Campanha virtual é lançada para ajudar cerca de 3 mil famílias de comunidades quilombolas em Oriximiná


Foto: Arqmo/Divulgação

Por G1 Santarém

Uma campanha virtual foi lançada na sexta-feira (3) pela Associação das Comunidades Remanescentes de Quilombos do Município de Oriximiná (Arqmo), no oeste do Pará, com o objetivo de ajudar a manter cerca de 3 mil famílias de 37 comunidades quilombolas.
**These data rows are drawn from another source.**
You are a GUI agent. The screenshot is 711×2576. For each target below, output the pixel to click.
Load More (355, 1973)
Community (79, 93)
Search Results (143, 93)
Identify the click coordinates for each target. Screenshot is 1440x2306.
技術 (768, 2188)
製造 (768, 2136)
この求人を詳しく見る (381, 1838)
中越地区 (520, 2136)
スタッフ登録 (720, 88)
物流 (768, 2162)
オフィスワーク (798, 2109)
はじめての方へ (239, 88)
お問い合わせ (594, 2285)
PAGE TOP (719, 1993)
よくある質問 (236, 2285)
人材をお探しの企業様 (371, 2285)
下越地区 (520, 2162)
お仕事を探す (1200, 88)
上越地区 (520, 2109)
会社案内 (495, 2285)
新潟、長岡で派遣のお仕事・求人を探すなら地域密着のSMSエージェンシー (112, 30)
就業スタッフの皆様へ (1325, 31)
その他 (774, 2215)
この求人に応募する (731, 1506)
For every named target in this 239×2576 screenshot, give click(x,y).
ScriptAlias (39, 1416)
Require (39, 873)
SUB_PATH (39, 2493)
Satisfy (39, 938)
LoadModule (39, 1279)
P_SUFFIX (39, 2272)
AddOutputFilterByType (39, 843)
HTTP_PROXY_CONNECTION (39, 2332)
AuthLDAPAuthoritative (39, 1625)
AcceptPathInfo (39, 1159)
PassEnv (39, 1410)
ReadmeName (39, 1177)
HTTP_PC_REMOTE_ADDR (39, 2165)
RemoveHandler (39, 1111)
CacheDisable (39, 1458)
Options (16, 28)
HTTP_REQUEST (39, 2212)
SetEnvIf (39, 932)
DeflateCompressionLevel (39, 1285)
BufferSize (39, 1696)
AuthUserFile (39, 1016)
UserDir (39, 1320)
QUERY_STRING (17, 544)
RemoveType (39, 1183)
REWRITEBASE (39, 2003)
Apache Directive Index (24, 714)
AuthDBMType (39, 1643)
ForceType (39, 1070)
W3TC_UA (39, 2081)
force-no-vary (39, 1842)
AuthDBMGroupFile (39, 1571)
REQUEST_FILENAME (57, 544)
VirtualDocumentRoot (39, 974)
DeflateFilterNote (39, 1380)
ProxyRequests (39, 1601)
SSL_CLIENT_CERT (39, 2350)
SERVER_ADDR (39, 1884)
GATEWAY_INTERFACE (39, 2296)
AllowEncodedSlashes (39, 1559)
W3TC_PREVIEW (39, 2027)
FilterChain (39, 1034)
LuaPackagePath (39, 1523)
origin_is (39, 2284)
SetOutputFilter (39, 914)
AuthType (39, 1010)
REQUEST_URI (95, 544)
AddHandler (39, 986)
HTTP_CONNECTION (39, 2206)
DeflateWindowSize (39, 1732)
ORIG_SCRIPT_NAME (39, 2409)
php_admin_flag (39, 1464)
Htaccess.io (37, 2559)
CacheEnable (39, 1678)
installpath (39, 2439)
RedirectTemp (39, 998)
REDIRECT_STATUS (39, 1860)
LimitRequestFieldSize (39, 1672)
A iniciativa está nas plataformas digitais e busca arrecadar recursos financeiros para subsidiar a aquisição de 2 mil cestas básicas.

De acordo com Rogério Pereira, membro do conselho da Arqmo, a iniciativa surgiu a partir da constatação de que as doações recebidas via Governo Federal (Fundação Palmares) não beneficiam nem a metade das famílias existentes nos oito territórios quilombolas.

“Nós recebemos umas mil cestas básicas, e reunimos parceiros para conseguir outros itens para complementar estas cestas, porém o número ainda é baixo e a alternativa foi criar essa campanha da Vakinha Virtual”, disse Rogério.

A campanha fica no ar até o dia 15 de maio e o dinheiro arrecadado será usado para comprar alimentos, materiais de higiene pessoal, medicamentos e combustível, dentre entre outros insumos necessários para manter os quase 7 mil comunitários.

Outras iniciativas

Para evitar que o povos quilombolas sejam expostos ao coronavírus, a Arqmo, o Ministério Público do Estado (MPPA), Instituto Chico Mendes de Conservação da Biodiversidade (ICMBio) e a Mineração Rio do Norte (MRN) instalaram um Comitê de Transporte que orienta e fiscaliza a entrada de embarcações vindas das comunidades até a sede do município.

A recomendação é referente ao enfrentamento da pandemia do novo coronavírus (Covid-19) nos territórios quilombolas Trombetas, Erepecuru, Água Fria, Ariramba, Boa Vista Trombetas, Alto Trombetas I, Alto Trombetas II e Cachoeira Porteira.

Além da recomendação do MPPA os povos quilombolas de Oriximiná também estão resguardados pelos decretos do Governo do Estado, da Prefeitura Municipal de Oriximiná, Secretaria Municipal de Saúde de Oriximiná, Fundação Cultural Palmares e Ministério Público Federal (MPF).

Entre as recomendações ficou estabelecido que viagens das comunidades até a sede do município deverão ser realizadas somente uma vez por mês, por no máximo cinco pessoas, preferencialmente chefes de famílias e apenas uma embarcação por comunidade.

Fica proibido: o uso de embarcações de transporte escolar para fins de transporte de passageiros; o transporte e comercialização de bebidas alcoólicas; o transporte de passageiros em embarcações de transporte de produtos extrativistas, o transporte de indígenas, o transporte de idosos, crianças e portadores de doenças crônicas e suspender a autorização para pesquisadores, missionários das diversas igrejas.

A recomendação trata ainda das orientações para comunitários que apresentarem sintomas gripais e a comunicação da vinda de embarcações das comunidades até a cidade, sendo exigida a lista de passageiros. O controle da entrada de embarcações no município está sob a responsabilidade das Policiais Civil e Militar do Estado, Vigilância Sanitária e Arqmo.